Every morning Circe slung her thin staff in a graceful motion toward the sky and determined which direction to sail. Noble always scrutinized Circe when she preformed magic. He pretended to enjoy the morning light but Ariana could read his face and she knew he was trying to resolve a hypothesis. Noble will berate her as soon as Circe returns to the high-castle Ariana realized, as she pressed her knife deep into a wooden post.

After a while Circe came to rest near Noble at the high-castle of the ship.
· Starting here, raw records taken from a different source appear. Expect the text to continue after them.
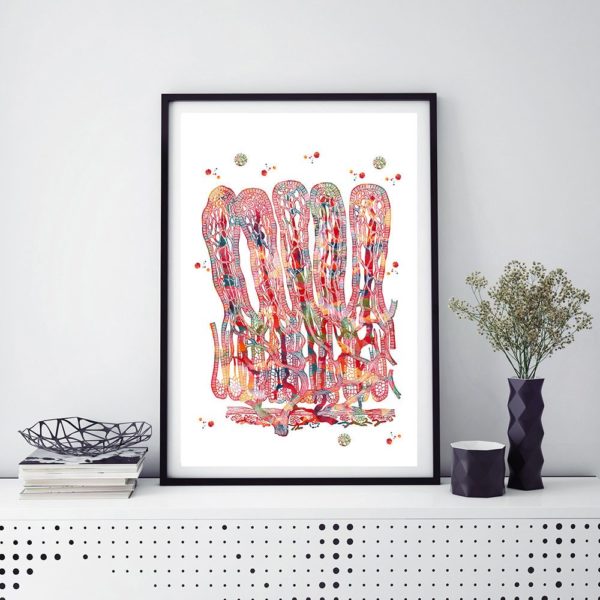 In order to click on vase in this screenshot , I will do coord(527,407). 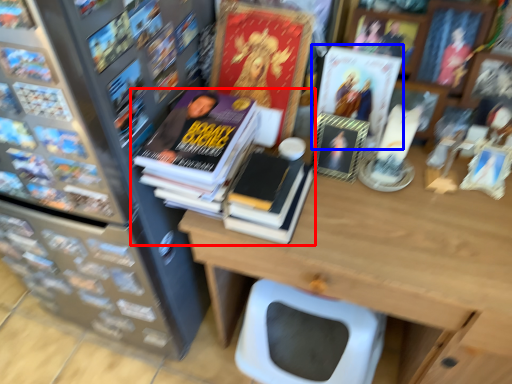 Question: Which object is further to the camera taking this photo, book (highlighted by a red box) or book cover (highlighted by a blue box)?

Choices:
 (A) book
 (B) book cover

Answer: (B) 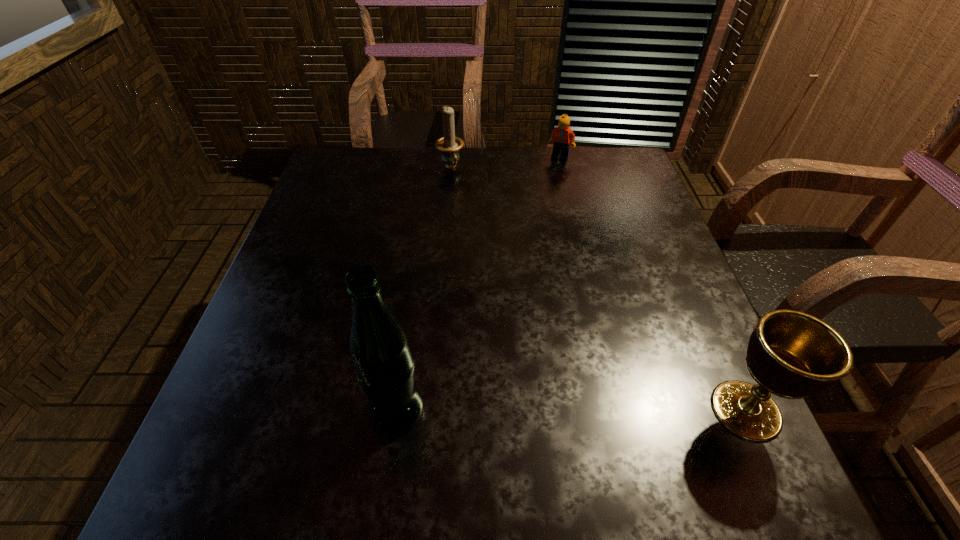 You are a GUI agent. You are given a task and a screenshot of the screen. Output one action in this format:
    pyautogui.click(x=<x>, y=<y>)
    Task: Click on the vacant space on the desktop that is between the beer bottle and the chalice and is positioned on the front-facing side of the third object from left to right
    
    Given the screenshot: What is the action you would take?
    pyautogui.click(x=590, y=410)

You are a GUI agent. You are given a task and a screenshot of the screen. Output one action in this format:
    pyautogui.click(x=<x>, y=<y>)
    Task: Click on the vacant space on the desktop that is between the tallest object and the chalice and is positioned on the handle side of the candle_holder
    This screenshot has height=540, width=960.
    Given the screenshot: What is the action you would take?
    pyautogui.click(x=588, y=410) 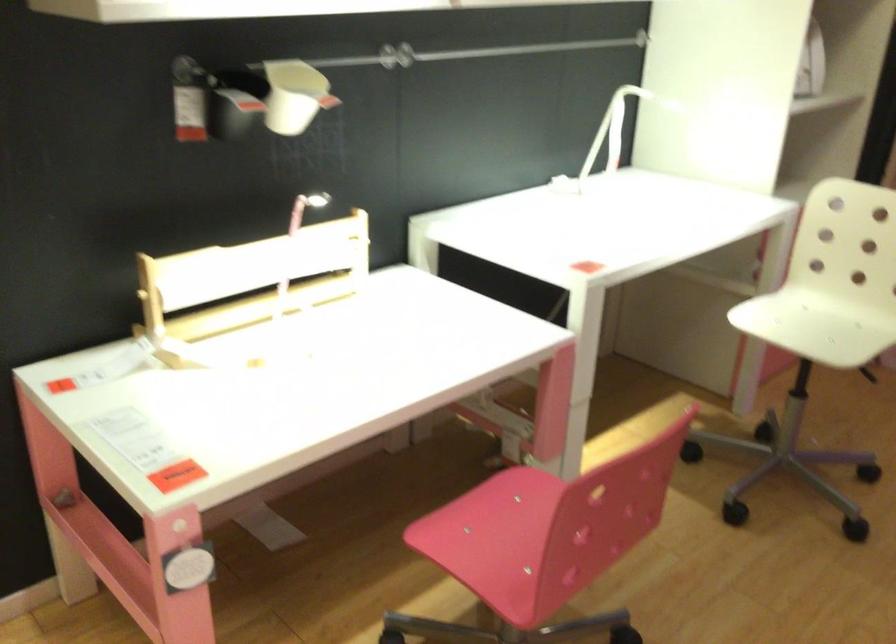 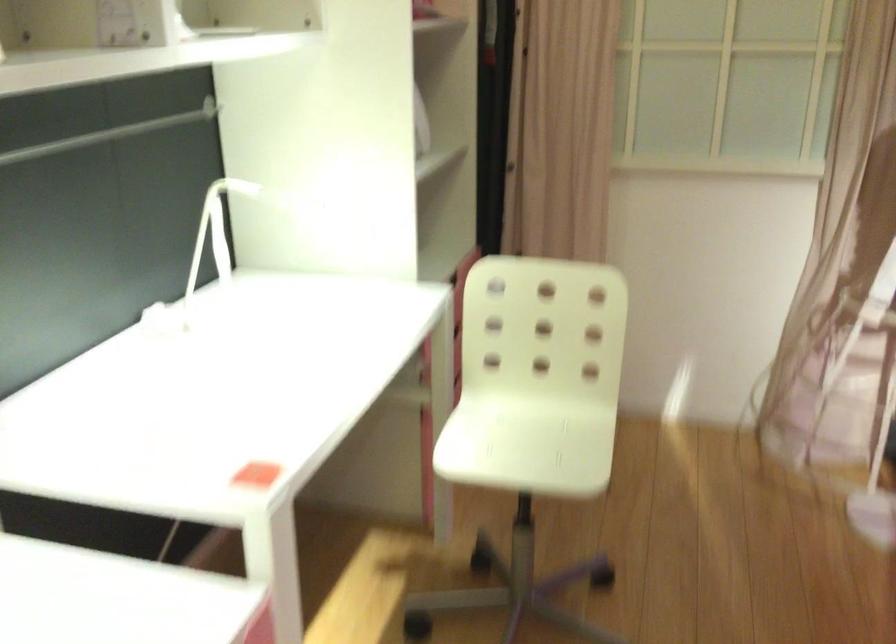 Question: Based on the continuous images, in which direction is the camera rotating? Reply with the corresponding letter.

Choices:
 (A) Left
 (B) Right
 (C) Up
 (D) Down

Answer: (B) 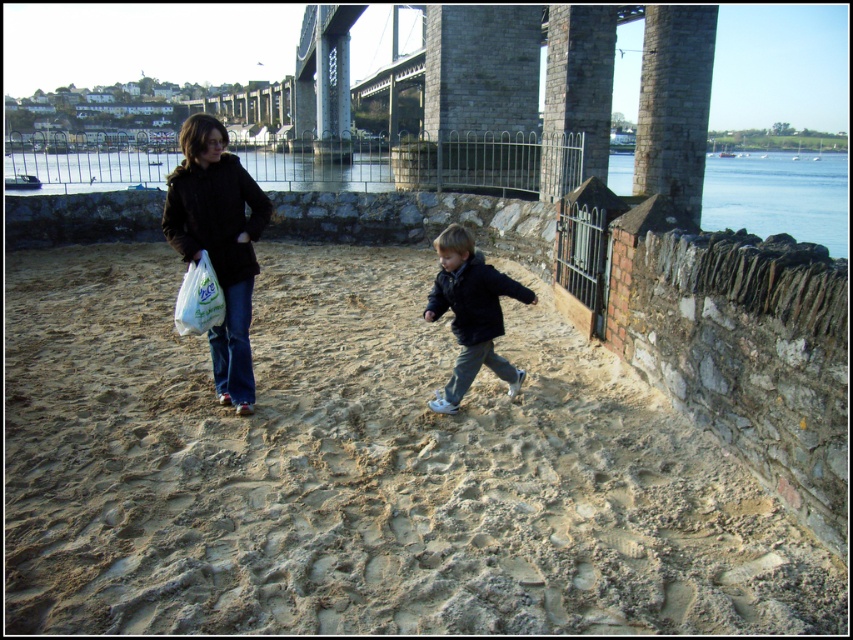 Does stone bridge at upper center appear on the left side of black matte jacket at center?

Indeed, stone bridge at upper center is positioned on the left side of black matte jacket at center.

Find the location of a particular element. This screenshot has height=640, width=853. stone bridge at upper center is located at coordinates (503, 97).

What are the coordinates of `stone bridge at upper center` in the screenshot? It's located at (503, 97).

Can you confirm if brown sandy beach at center is positioned below white plastic bag at center?

Correct, brown sandy beach at center is located below white plastic bag at center.

Who is higher up, brown sandy beach at center or white plastic bag at center?

white plastic bag at center is higher up.

Which is behind, point (825, 563) or point (210, 316)?

Positioned behind is point (210, 316).

Image resolution: width=853 pixels, height=640 pixels. What are the coordinates of `brown sandy beach at center` in the screenshot? It's located at (363, 470).

The image size is (853, 640). I want to click on matte black jacket at left, so click(x=219, y=243).

Is point (247, 344) positioned after point (477, 323)?

That is True.

Between point (206, 154) and point (490, 284), which one is positioned behind?

Point (490, 284)

The width and height of the screenshot is (853, 640). I want to click on matte black jacket at left, so click(x=219, y=243).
She sat like a playful cat, half lying and half alert. Noble leaned on the rail, placing his head in the shadow of the sails, and crossed his arms in a vain attempt to appear indifferent.
"To answer your next three questions," Circe told him lazily, "I saw the stars, the same number as yesterday, and the sky vanishes like a veil". Noble frowned. "And you spoke the same incantation as yesterday?" he asked.
Ariana squeezed her body between the sail and the rudder where she knew the crashing of the waves would drown out the conversation. She unfastened her sheepskin pouch and picked out a ball of yarn. She began her work and tried to forget Circe, Odysseus, and her mother.